It is this last problem that poses the most demanding and difficult of the challenges. The existing pace of industrial growth, with no allowance for increased industrialization to repair global poverty, holds out the risk of entering the danger zone of climatic change in as little as three or four generations. If that trajectory is in fact pursued, industrial growth will then have to come to an immediate halt, for another generation or two along that path would literally consume human, perhaps all, life. That terrifying outcome can be postponed only to the extent that the wastage of heat can be reduced, or that technologies that do not add to the atmospheric heat burden for example, solar energy transformers—can be put to use. The outlook can also be mitigated by redirecting output away from heat-creating material outputs into the production of “services” that add only trivially to heat.
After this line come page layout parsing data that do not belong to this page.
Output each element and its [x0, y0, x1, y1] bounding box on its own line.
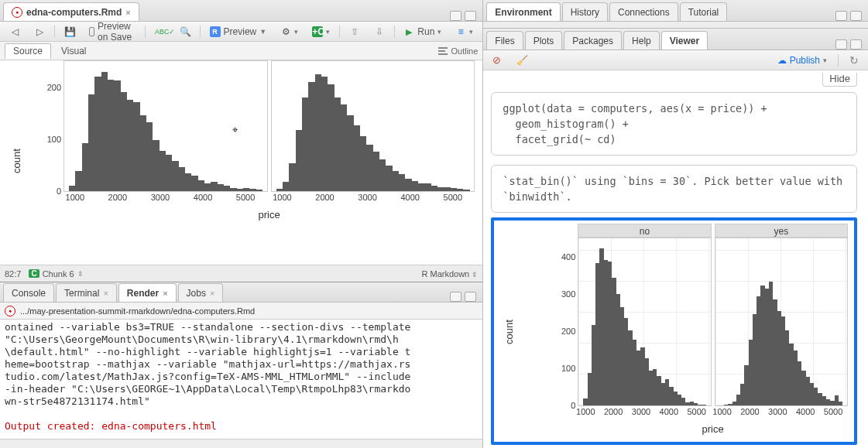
source-statusbar: 82:7 C Chunk 6 ⇕ R Markdown ⇕ — [0, 265, 482, 282]
save-icon: 💾 — [64, 26, 75, 37]
insert-chunk-button[interactable]: +C▾ — [307, 25, 335, 39]
render-output[interactable]: ontained --variable bs3=TRUE --standalon… — [0, 320, 482, 439]
tab-render[interactable]: Render× — [118, 283, 177, 302]
render-header: ● .../may-presentation-summit-rmarkdown/… — [0, 303, 482, 320]
close-icon[interactable]: × — [103, 289, 108, 298]
cursor-position: 82:7 — [5, 269, 21, 279]
knit-button[interactable]: R Preview ▼ — [205, 25, 272, 39]
broom-icon: 🧹 — [516, 55, 528, 66]
preview-on-save-toggle[interactable]: Preview on Save — [84, 19, 141, 44]
gear-icon: ⚙ — [280, 26, 291, 37]
checkbox-icon — [89, 27, 94, 36]
tab-environment[interactable]: Environment — [486, 2, 560, 21]
forward-button[interactable]: ▷ — [29, 25, 50, 39]
publish-source-button[interactable]: ≡▾ — [451, 25, 478, 39]
chevron-down-icon: ▼ — [259, 28, 266, 36]
tab-jobs[interactable]: Jobs× — [178, 283, 224, 302]
minimize-env-button[interactable] — [835, 11, 847, 21]
viewer-toolbar: ⊘ 🧹 ☁ Publish ▾ ↻ — [483, 50, 868, 70]
close-icon[interactable]: × — [163, 289, 167, 298]
maximize-console-button[interactable] — [465, 292, 476, 302]
viewer-tabstrip: Files Plots Packages Help Viewer — [483, 29, 868, 50]
tab-plots[interactable]: Plots — [525, 31, 563, 50]
tab-console[interactable]: Console — [3, 283, 54, 302]
render-path: .../may-presentation-summit-rmarkdown/ed… — [20, 306, 255, 316]
run-label: Run — [417, 26, 434, 37]
plus-chunk-icon: +C — [312, 26, 323, 37]
maximize-viewer-button[interactable] — [850, 39, 862, 50]
chunk-selector[interactable]: C Chunk 6 ⇕ — [29, 269, 83, 279]
publish-icon: ≡ — [455, 26, 466, 37]
run-icon: ▶ — [403, 26, 414, 37]
save-button[interactable]: 💾 — [60, 25, 80, 39]
file-tab[interactable]: ● edna-computers.Rmd × — [3, 2, 139, 21]
stop-icon: ⊘ — [492, 54, 501, 66]
editor-mode-tabs: Source Visual Outline — [0, 42, 482, 60]
tab-terminal[interactable]: Terminal× — [56, 283, 117, 302]
minimize-pane-button[interactable] — [450, 11, 461, 21]
spellcheck-icon: ABC✓ — [155, 26, 166, 37]
chevron-left-icon: ◁ — [9, 26, 20, 37]
close-icon[interactable]: × — [125, 8, 130, 17]
stop-button[interactable]: ⊘ — [488, 53, 506, 67]
file-tab-label: edna-computers.Rmd — [26, 7, 122, 18]
tab-connections[interactable]: Connections — [609, 2, 678, 21]
arrow-up-icon: ⇧ — [349, 26, 360, 37]
find-button[interactable]: 🔍 — [175, 25, 195, 39]
search-icon: 🔍 — [180, 26, 190, 37]
language-selector[interactable]: R Markdown ⇕ — [422, 269, 479, 279]
close-icon[interactable]: × — [210, 289, 214, 298]
chevron-right-icon: ▷ — [34, 26, 45, 37]
tab-help[interactable]: Help — [623, 31, 660, 50]
env-tabstrip: Environment History Connections Tutorial — [483, 0, 868, 22]
viewer-chart-output: countno010020030040010002000300040005000… — [491, 217, 857, 445]
tab-files[interactable]: Files — [486, 31, 523, 50]
outline-icon — [438, 47, 448, 55]
arrow-down-icon: ⇩ — [374, 26, 385, 37]
viewer-content[interactable]: Hide ggplot(data = computers, aes(x = pr… — [483, 70, 868, 448]
hide-button[interactable]: Hide — [822, 73, 857, 87]
console-scrollbar[interactable] — [0, 439, 482, 448]
publish-cloud-icon: ☁ — [777, 55, 787, 66]
spellcheck-button[interactable]: ABC✓ — [150, 25, 170, 39]
clear-button[interactable]: 🧹 — [512, 53, 533, 67]
back-button[interactable]: ◁ — [5, 25, 25, 39]
maximize-env-button[interactable] — [850, 11, 862, 21]
refresh-button[interactable]: ↻ — [845, 53, 863, 68]
tab-visual[interactable]: Visual — [53, 43, 94, 59]
maximize-pane-button[interactable] — [465, 11, 476, 21]
tab-history[interactable]: History — [562, 2, 608, 21]
viewer-code-block: ggplot(data = computers, aes(x = price))… — [491, 92, 857, 156]
viewer-message-block: `stat_bin()` using `bins = 30`. Pick bet… — [491, 165, 857, 213]
tab-packages[interactable]: Packages — [564, 31, 622, 50]
minimize-console-button[interactable] — [450, 292, 461, 302]
chunk-down-button[interactable]: ⇩ — [369, 25, 389, 39]
knit-label: Preview — [224, 26, 257, 37]
chunk-up-button[interactable]: ⇧ — [345, 25, 365, 39]
minimize-viewer-button[interactable] — [835, 39, 847, 50]
publish-button[interactable]: ☁ Publish ▾ — [773, 53, 832, 67]
tab-viewer[interactable]: Viewer — [661, 31, 708, 50]
console-tabstrip: Console Terminal× Render× Jobs× — [0, 282, 482, 303]
refresh-icon: ↻ — [849, 54, 859, 67]
tab-source[interactable]: Source — [5, 43, 51, 59]
knit-options-button[interactable]: ⚙▾ — [276, 25, 303, 39]
preview-on-save-label: Preview on Save — [98, 21, 136, 43]
outline-button[interactable]: Outline — [438, 46, 478, 56]
chunk-chip-icon: C — [29, 269, 39, 278]
run-button[interactable]: ▶ Run ▾ — [399, 25, 446, 39]
rmarkdown-icon: ● — [12, 7, 22, 18]
knit-icon: R — [210, 26, 221, 37]
source-toolbar: ◁ ▷ 💾 Preview on Save ABC✓ 🔍 R Preview ▼… — [0, 22, 482, 42]
tab-tutorial[interactable]: Tutorial — [680, 2, 728, 21]
source-tabstrip: ● edna-computers.Rmd × — [0, 0, 482, 22]
rmarkdown-icon: ● — [5, 306, 15, 316]
editor-body[interactable]: count01002001000200030004000500010002000… — [0, 60, 482, 265]
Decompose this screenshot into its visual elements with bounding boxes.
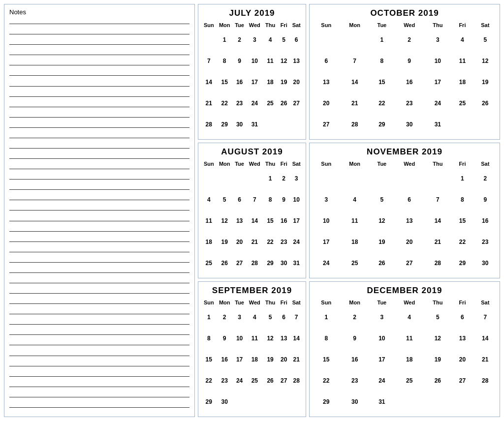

All these considerations make the designation of a timetable for industrial deceleration difficult to construct. Yet, under any and all assumptions, one irrefutable conclusion remains. The industrial growth process, so central to the economic and social life of capitalism and Western socialism alike, will be forced to slow down, in all likelihood within a generation or two, and will probably have to give way to decline thereafter. To repeat the words of the text, “whether we are unable to sustain growth or unable to tolerate it,” the long era of industrial expansion is now entering its final stages, and we must anticipate the commencement of a new era of stationary total output and (if population growth continues or an equitable sharing among nations has not yet been attained) declining material output per head in the advanced nations.

These challenges also point to a certain time frame within which different aspects of the human prospect will assume different levels of importance. In the short run, by which we may speak of the decade or two immediately ahead, no doubt the most pressing questions will be those of the use and abuse of national power, the vicissitudes of political history, perhaps the short-run vagaries of the economic process, about which we have virtually no predictive capability whatsoever. From our vantage point today, a worsening of the situation in the Middle East, further Vietnams or Czechoslovakias, inflation, severe economic malfunction—or their avoidance—are sure to exercise the primary influences over the quality of existence, or even over the possibilities for existence.

In a somewhat longer time frame—extending perhaps for a period of a half century—the main shaping force of the future takes on a different aspect. Assuming that the day-to-day, year-to-year crises are surmounted in relative safety, the issues of the relative resilience and adaptability of the two great socio-economic systems come to the fore as the decisive questions. Here the properties of industrial socialism and capitalism as ideal types seem likely to provide the parameters within which and by which the prospect for man will be formed. We have already indicated what general tendencies seem characteristic of each of these systems, and the advantages that may accrue to socialist—that is, planning and probably authoritarian social orders—during this era of adjustment.

In the long run, stretching a century or more ahead, still a different facet of the human prospect appears critical. This is the transformational problem, centered in the reconstruction of the material basis of civilization itself. In this period, as indefinite in its boundaries but as unmistakable in its mighty dimensions as a vast storm visible on the horizon, the challenge devolves upon those deep-lying capabilities for political change whose roots in “human nature” we have just examined.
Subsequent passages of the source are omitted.